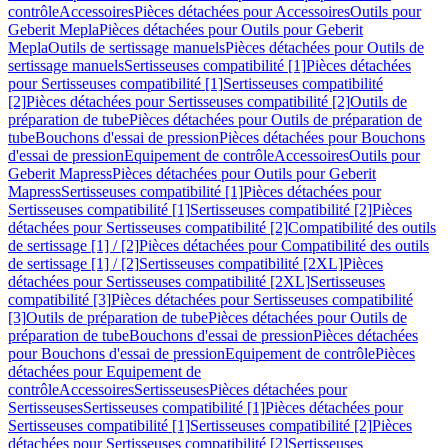
contrôle
Accessoires
Pièces détachées pour Accessoires
Outils pour
Geberit Mepla
Pièces détachées pour Outils pour Geberit
Mepla
Outils de sertissage manuels
Pièces détachées pour Outils de
sertissage manuels
Sertisseuses compatibilité [1]
Pièces détachées
pour Sertisseuses compatibilité [1]
Sertisseuses compatibilité
[2]
Pièces détachées pour Sertisseuses compatibilité [2]
Outils de
préparation de tube
Pièces détachées pour Outils de préparation de
tube
Bouchons d'essai de pression
Pièces détachées pour Bouchons
d'essai de pression
Equipement de contrôle
Accessoires
Outils pour
Geberit Mapress
Pièces détachées pour Outils pour Geberit
Mapress
Sertisseuses compatibilité [1]
Pièces détachées pour
Sertisseuses compatibilité [1]
Sertisseuses compatibilité [2]
Pièces
détachées pour Sertisseuses compatibilité [2]
Compatibilité des outils
de sertissage [1] / [2]
Pièces détachées pour Compatibilité des outils
de sertissage [1] / [2]
Sertisseuses compatibilité [2XL]
Pièces
détachées pour Sertisseuses compatibilité [2XL]
Sertisseuses
compatibilité [3]
Pièces détachées pour Sertisseuses compatibilité
[3]
Outils de préparation de tube
Pièces détachées pour Outils de
préparation de tube
Bouchons d'essai de pression
Pièces détachées
pour Bouchons d'essai de pression
Equipement de contrôle
Pièces
détachées pour Equipement de
contrôle
Accessoires
Sertisseuses
Pièces détachées pour
Sertisseuses
Sertisseuses compatibilité [1]
Pièces détachées pour
Sertisseuses compatibilité [1]
Sertisseuses compatibilité [2]
Pièces
détachées pour Sertisseuses compatibilité [2]
Sertisseuses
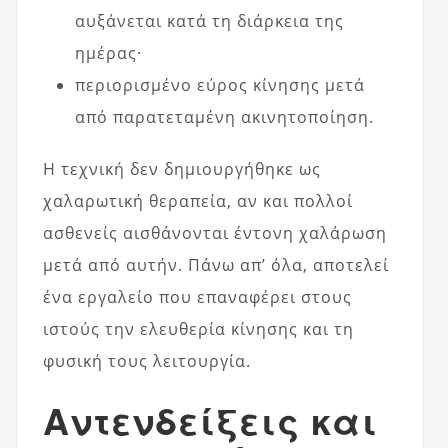
αυξάνεται κατά τη διάρκεια της
ημέρας·
περιορισμένο εύρος κίνησης μετά
από παρατεταμένη ακινητοποίηση.
Η τεχνική δεν δημιουργήθηκε ως
χαλαρωτική θεραπεία, αν και πολλοί
ασθενείς αισθάνονται έντονη χαλάρωση
μετά από αυτήν. Πάνω απ’ όλα, αποτελεί
ένα εργαλείο που επαναφέρει στους
ιστούς την ελευθερία κίνησης και τη
φυσική τους λειτουργία.
Αντενδείξεις και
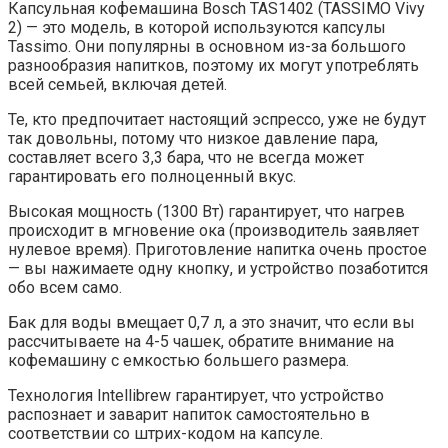
Капсульная кофемашина Bosch TAS1402 (TASSIMO Vivy
2) — это модель, в которой используются капсулы
Tassimo. Они популярны в основном из-за большого
разнообразия напитков, поэтому их могут употреблять
всей семьей, включая детей.
Те, кто предпочитает настоящий эспрессо, уже не будут
так довольны, потому что низкое давление пара,
составляет всего 3,3 бара, что не всегда может
гарантировать его полноценный вкус.
Высокая мощность (1300 Вт) гарантирует, что нагрев
происходит в мгновение ока (производитель заявляет
нулевое время). Приготовление напитка очень простое
— вы нажимаете одну кнопку, и устройство позаботится
обо всем само.
Бак для воды вмещает 0,7 л, а это значит, что если вы
рассчитываете на 4-5 чашек, обратите внимание на
кофемашину с емкостью большего размера.
Технология Intellibrew гарантирует, что устройство
распознает и заварит напиток самостоятельно в
соответствии со штрих-кодом на капсуле.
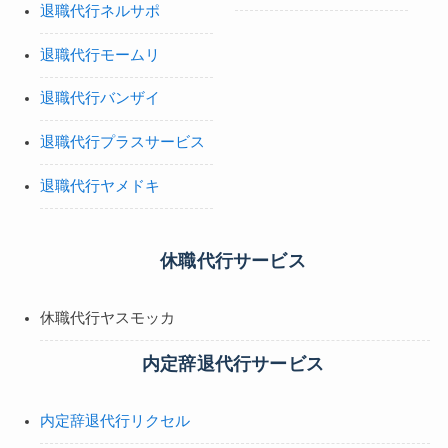
退職代行ネルサポ
退職代行モームリ
退職代行バンザイ
退職代行プラスサービス
退職代行ヤメドキ
休職代行サービス
休職代行ヤスモッカ
内定辞退代行サービス
内定辞退代行リクセル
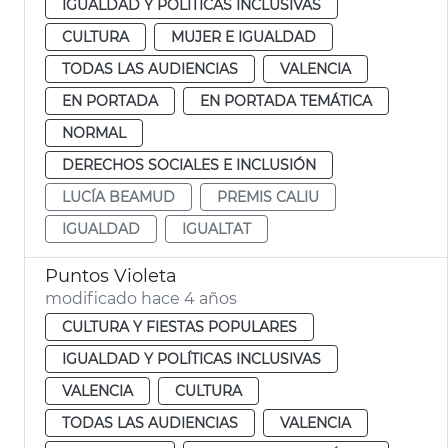
IGUALDAD Y POLÍTICAS INCLUSIVAS
CULTURA
MUJER E IGUALDAD
TODAS LAS AUDIENCIAS
VALENCIA
EN PORTADA
EN PORTADA TEMÁTICA
NORMAL
DERECHOS SOCIALES E INCLUSIÓN
LUCÍA BEAMUD
PREMIS CALIU
IGUALDAD
IGUALTAT
Puntos Violeta
modificado hace 4 años
CULTURA Y FIESTAS POPULARES
IGUALDAD Y POLÍTICAS INCLUSIVAS
VALENCIA
CULTURA
TODAS LAS AUDIENCIAS
VALENCIA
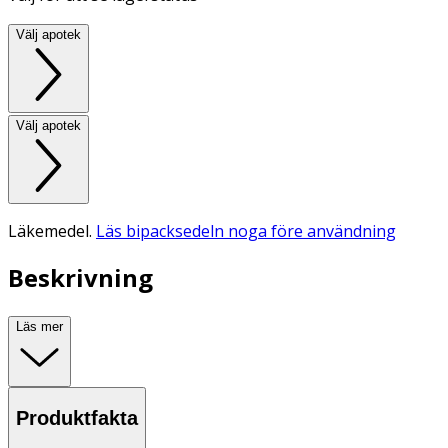
Välj apotek
Välj apotek
Läkemedel.
Läs bipacksedeln noga före användning
Beskrivning
Läs mer
Produktfakta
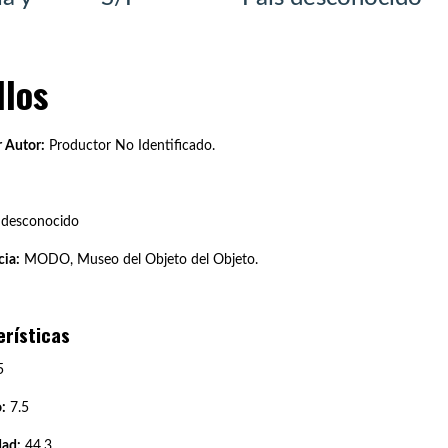
llos
 Autor:
Productor No Identificado.
 desconocido
ia:
MODO, Museo del Objeto del Objeto.
erísticas
5
:
7.5
dad:
44.3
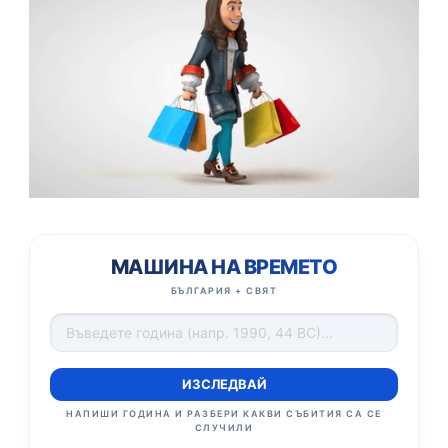
МАШИНА НА ВРЕМЕТО
БЪЛГАРИЯ + СВЯТ
ИЗСЛЕДВАЙ
НАПИШИ ГОДИНА И РАЗБЕРИ КАКВИ СЪБИТИЯ СА СЕ
СЛУЧИЛИ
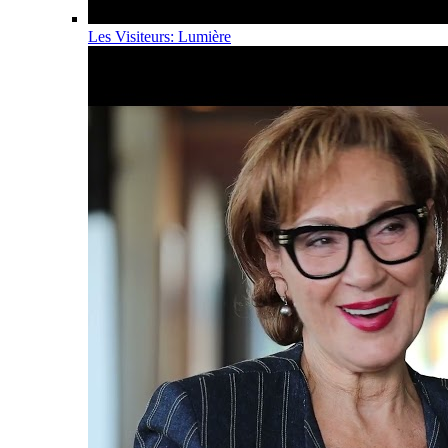
Les Visiteurs: Lumière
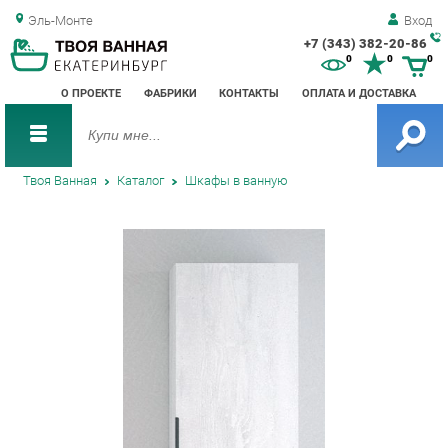
Эль-Монте
Вход
+7 (343) 382-20-86
Зак
0
0
0
обр
О ПРОЕКТЕ
ФАБРИКИ
КОНТАКТЫ
ОПЛАТА И ДОСТАВКА
зво
Твоя Ванная
Каталог
Шкафы в ванную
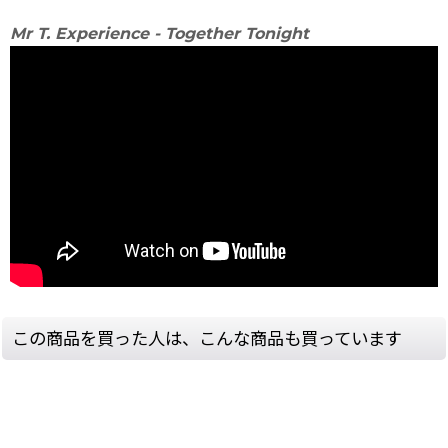
Mr T. Experience - Together Tonight
この商品を買った人は、こんな商品も買っています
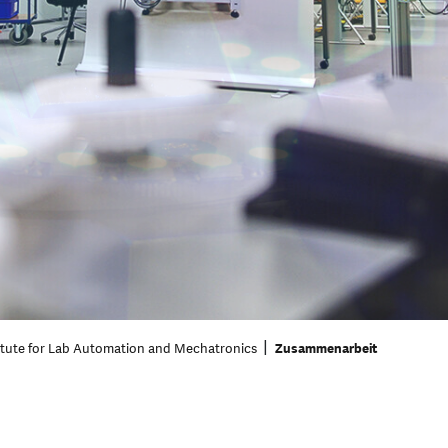
titute for Lab Automation and Mechatronics
Zusammenarbeit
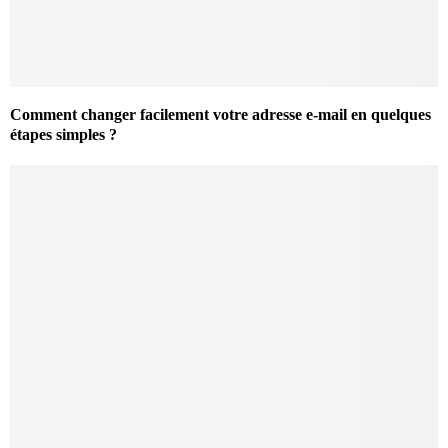
Comment changer facilement votre adresse e-mail en quelques
étapes simples ?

..............................

Action item: Would you please repeat exactly the lines above, starting at the line with "Те, кто предпочитает" and stopping at the line with "обо всем само.", both included?

Result of the task:
Те, кто предпочитает настоящий эспрессо, уже не будут
так довольны, потому что низкое давление пара,
составляет всего 3,3 бара, что не всегда может
гарантировать его полноценный вкус.
Высокая мощность (1300 Вт) гарантирует, что нагрев
происходит в мгновение ока (производитель заявляет
нулевое время). Приготовление напитка очень простое
— вы нажимаете одну кнопку, и устройство позаботится
обо всем само.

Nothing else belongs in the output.